One approach that Travelport is taking to ease the adoption of NDC is preserving a certain degree of familiarity for agencies by releasing new capabilities incrementally into existing booking platforms. “For example, NDC content is available through the Travelport Smartpoint platform, which is the current booking tool for offline travel agencies. NDC content for Trip Services, the booking platform for online travel agencies, is set to release later this year,” Owen Hughes said.
Agencies must also decide how they want to work with airlines in the future. What sort of deals are most relevant to their customers, and how can they ensure that the right deals are being surfaced for their travelers? For travel management companies, the question is even more complex. “How will personalization take travel policies into account, and how will workflows evolve as NDC content flows through online corporate booking tools?” he asked.
While being able to provide the aforementioned capabilities helps agencies differentiate themselves in the marketplace, it also means that they will have to take a more active role in discussions with airlines and GDSs to develop capabilities around policy control for business travel bookings to ensure relevance at all times.
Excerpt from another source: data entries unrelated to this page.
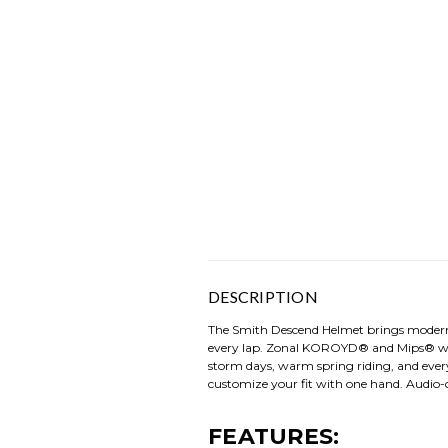
DESCRIPTION
The Smith Descend Helmet brings modern i
every lap. Zonal KOROYD® and Mips® work 
storm days, warm spring riding, and every
customize your fit with one hand. Audio-
FEATURES:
Dave Bartels, vice president of pricing and revenue management at United Airlines, said “United is excited to be working with Travelport on our NDC initiative to provide tailored content to our customers through the Travelport subscriber network.”
For its part, Travelport enables this with rich content and branding features for the airlines. This allows agencies to not only offer great personalization to their customers, but also provide transparency and clarity as airlines continue to diversify and increase the number of offers available with NDC.
“While price is important, customers are increasingly looking at the value of the overall offer instead of the cheapest rate,” confirmed Owen Hughes. “Now, because agencies have a more flexible way of selling airline inventory than before, they will be able to have more comprehensive discussions with airlines — not just about price but the whole product bundle and what customers really want.”